A firewall policy is a living document that only ever grows unless something forces it to shrink. Recertification is that forcing function: a recurring, structured review where every rule must re-earn its place. This note describes a methodology that works across vendors and orchestration platforms (I've run variations of it with Tufin and AlgoSec, but nothing here is tool-specific).
Why rule bases rot
Rules accumulate for good reasons in the moment — a project, an incident, a migration — and then outlive their justification. The person who knew why a rule existed moves on. A "temporary" allow becomes permanent because nobody is sure it's safe to remove. Over years, the policy becomes an archaeological record nobody can fully read, full of rules that are redundant, shadowed, overly broad, or simply dead.
The recertification cycle
The method is a loop, run on a schedule (quarterly is common; high-sensitivity zones more often):
1. Attribute every rule
Each rule needs an owner, a justification, and a review date. Going forward this is enforced at change time — no new rule lands without it. For the existing base, attribution is a one-time archaeology project, and it's worth doing: an unattributable rule is itself a finding.
2. Pull usage data
Instrument the policy so you know which rules actually match traffic. A rule that hasn't matched a packet in the entire review window is a prime decommission candidate. This single data point converts the scariest part of the job — deletion — from a guess into an evidence-based decision.
3. Analyze for hygiene
Orchestration tooling flags the structural problems automatically:
- Shadowed rules — never reached because an earlier rule matches first.

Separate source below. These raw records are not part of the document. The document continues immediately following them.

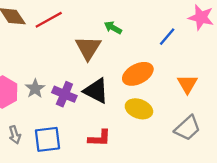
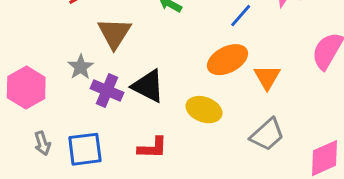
brown triangle: (88, 48) -> (114, 33), moved
orange ellipse: (138, 74) -> (227, 60), moved
gray star: (35, 89) -> (81, 67), moved

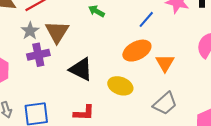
gray star: (81, 67) -> (30, 31), moved
purple cross: (107, 90) -> (38, 55), moved, turned -35

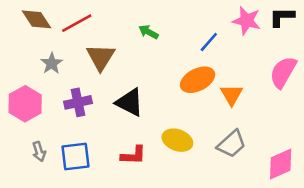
gray star: (30, 31) -> (52, 63), moved
purple cross: (38, 55) -> (78, 102), moved
yellow ellipse: (120, 86) -> (177, 140), moved

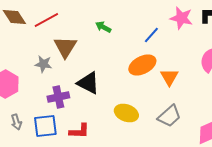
gray star: (52, 63) -> (43, 64), moved, turned -30
purple cross: (78, 102) -> (58, 97), moved
red L-shape: (133, 155) -> (79, 131), moved

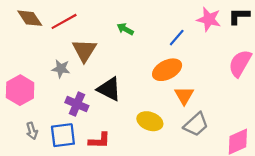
orange triangle: (169, 77) -> (184, 95), moved
purple cross: (58, 97) -> (77, 104), turned 35

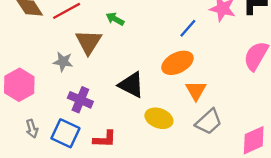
green arrow: (125, 29) -> (115, 19), moved
black triangle: (109, 89) -> (131, 85), moved
blue square: (63, 135) -> (65, 133), turned 32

- Redundant rules — fully covered by another rule.
- Overly permissive rules — any-any or wide ranges that could be tightened.
- Expired rules — past their review date with no re-justification.
4. Route to owners for re-justification
Each flagged rule goes to its owner with a simple question: is this still needed, and why? Re-justification resets the review clock. Silence or "I don't know" routes the rule to decommissioning. The burden of proof sits with keeping the rule, not removing it — that's the inversion that makes the whole thing work.
5. Decommission safely and reversibly
Removal goes through the same change workflow as addition: designed, recorded, and reversible. A common safe pattern is to disable before delete — turn the rule off, wait a full business cycle, confirm nothing broke, then remove. If something does break, re-enabling is instant and the blast radius is known.
Why automate it
Done by hand, recertification is so tedious it gets skipped, which is how you got here. Orchestration platforms exist to make it sustainable: they hold the attribution metadata, collect the usage data, run the hygiene analysis, and drive the owner-review workflow. The human decisions stay human; the mechanical toil gets automated. That's the same principle I'd apply to any security automation — see the broader argument in policy orchestration.